If there’s one place more beautiful than Australia, it’s Tasmania. What’s that you say? Tasmania is part of Australia… Well, it may be on paper, but ask anyone who’s been there and they’ll tell you the landscape has more in common with Switzerland or the American Rockies than mainland Australia, while the state’s cities and towns – replete with beautifully restored sandstone churches and bridges and a seemingly endless supply of heritage buildings – look like cut-outs from Ireland or Wales. Interestingly, Tasmania is also the world’s largest producer of opium. That’s legal opium, mind you – medical-grade alkaloids like codeine and thebaine destined for pharmaceutical labs abroad.

Still, the last thing I expect to see as I motor into the broad Forth Valley west of Launceston is a sea of purply-white poppy fields. But that’s Tasmania for you – a surprise around every corner. Compact enough to drive from one end to the other in a day, this mountainous, heart-shaped island packs in a staggering variety of scenery, from snow-capped mountains to white sand beaches, to places where you can see both at the same time.

Getting Organised

Originally, I’d intended on driving my own car from Sydney to Melbourne and catching the overnight Spirit of Tasmania ferry to the port town of Devonport. But after I learned how much it cost (every passenger accompanying the vehicle must purchase a seat, bunk or room on top of paying for the car); and how seasick I would become (the Bass Strait has some of the roughest seas in the world), I figured it was cheaper to fly to Launceston, hire a car at the airport, drive around, drop it off at Hobart Airport and fly back home.
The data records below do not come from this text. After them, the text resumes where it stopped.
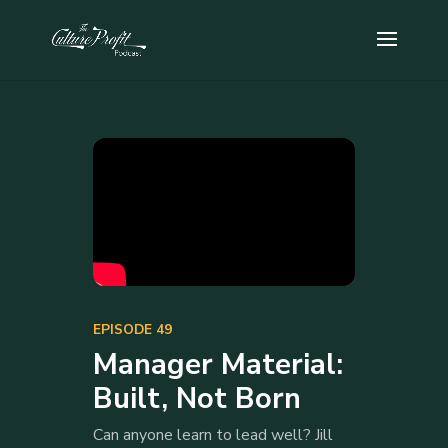
EPISODE 49
Manager Material:
Built, Not Born
Can anyone learn to lead well? Jill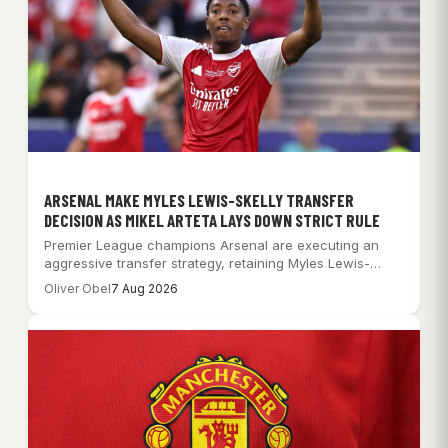
ARSENAL MAKE MYLES LEWIS-SKELLY TRANSFER
DECISION AS MIKEL ARTETA LAYS DOWN STRICT RULE
Premier League champions Arsenal are executing an
aggressive transfer strategy, retaining Myles Lewis-
Skelly while pursuing…
Oliver Obel
7 Aug 2026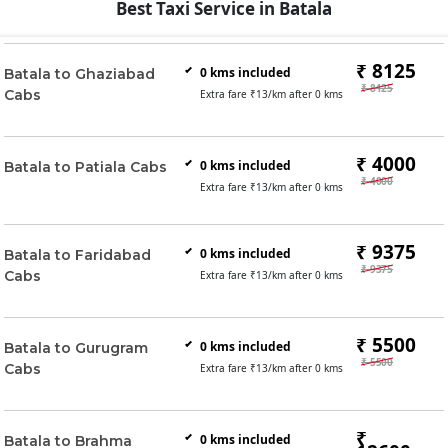
Best Taxi Service in Batala
₹ 8125
0
kms included
Batala to Ghaziabad
₹ 8125
Cabs
Extra fare ₹
13
/km after
0
kms
₹ 4000
0
kms included
Batala to Patiala Cabs
₹ 4000
Extra fare ₹
13
/km after
0
kms
₹ 9375
0
kms included
Batala to Faridabad
₹ 9375
Cabs
Extra fare ₹
13
/km after
0
kms
₹ 5500
0
kms included
Batala to Gurugram
₹ 5500
Cabs
Extra fare ₹
13
/km after
0
kms
₹
0
kms included
Batala to Brahma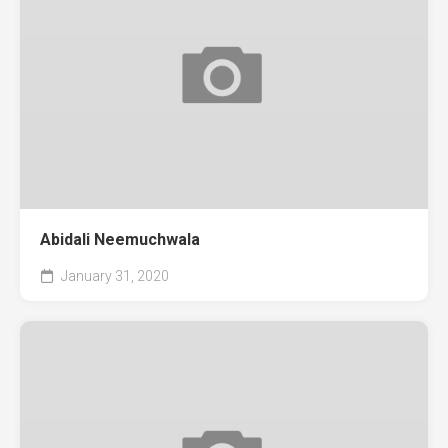
Abidali Neemuchwala
January 31, 2020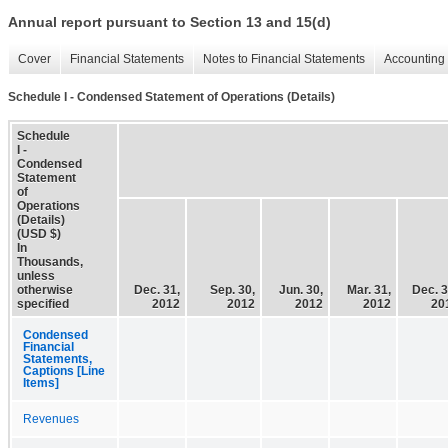
Annual report pursuant to Section 13 and 15(d)
Cover
Financial Statements
Notes to Financial Statements
Accounting 
Schedule I - Condensed Statement of Operations (Details)
Schedule
I -
Condensed
Statement
of
Operations
(Details)
(USD $)
In
Thousands,
unless
otherwise
Dec. 31,
Sep. 30,
Jun. 30,
Mar. 31,
Dec. 3
specified
2012
2012
2012
2012
20
Condensed
Financial
Statements,
Captions [Line
Items]
Revenues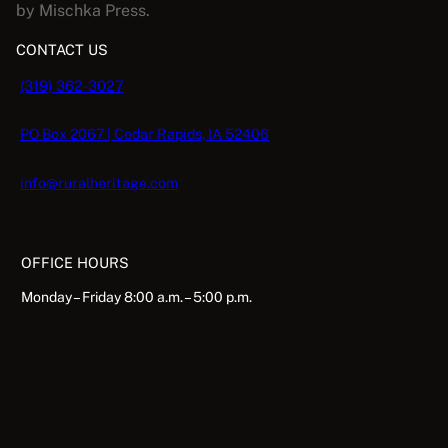
by Mischka Press.
CONTACT US
(319) 362-3027
PO Box 2067 | Cedar Rapids, IA 52406
info@ruralheritage.com
OFFICE HOURS
Monday – Friday 8:00 a.m. – 5:00 p.m.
As it was still wintery when I visited in October, I hired a sedan and crashed out at B&Bs, motels and hostels I passed along the way, though there are unlimited camping options in the summer. Alternatively, you can hire a campervan with two-six beds and kill two birds – accommodation and transport – with one stone.

And a word to the wise: unlike in other Australian states and territories, all drivers of rental vehicles in Tasmania need to nominate themselves with a valid driver’s license at the place of hire. Failure to do so will leave your vehicle uninsured.

The North

Set on the banks of the Tamar River in Tassie’s north, Launceston retains a small-town air despite a population of 100,000. With quaint hillside suburbs lined with Federation-style houses and architectural gems like the neo-Egyptian synagogue, Launceston is not without its attractions. Yet I’m keen to hit the road and explore Tasmania’s chief asset: its countryside. Beyond the fertile Tamar Valley and its parti-coloured checkerboard of Dutch iris, canola, and poppies, my route takes me west along the Bass Highway, past golf-course-green hills and the seaside towns of Penguin, Sulphur Creek, and Wynyard.

I stop for lunch – a generous serving of crumbed Tasmanian scallops – at a waterfront cafe in Boat Harbour. Fronting this postcard-perfect village is a quartzite beach with the bluest water I’ve seen outside of Tahiti. The waves are lapping and gentle here, nothing like the raging breakers I saw battering the coast an hour earlier. I end the day at Stanley, 226km north-west of Launceston. Set on the end of a narrow isthmus beneath a towering volcanic plug called the Nut, the historic township first settled in 1826 resembles a Cornish fishing village, with rows of brightly coloured cottages arranged around a tidy bay. A popular tourist haunt in the summer, Stanley is home to more than a dozen hotels and B&Bs.

I spend the night on the outskirts of town at the Beachside Retreat West Inlet, where four self-contained cabins overlook kilometres of empty coast.

As I arrive late, I’m invited to dine with owners Chris and Janette Bishop, who also raise grass-fed cattle on the property. The meal consists of home-made vegetable soup, thick eye-fillet steaks butchered on-site, and a garden salad picked fresh from Janette’s garden. “We’re spoiled rotten when it comes to food in Tasmania,” Chris says. “The only challenge is deciding what not to put on the menu.”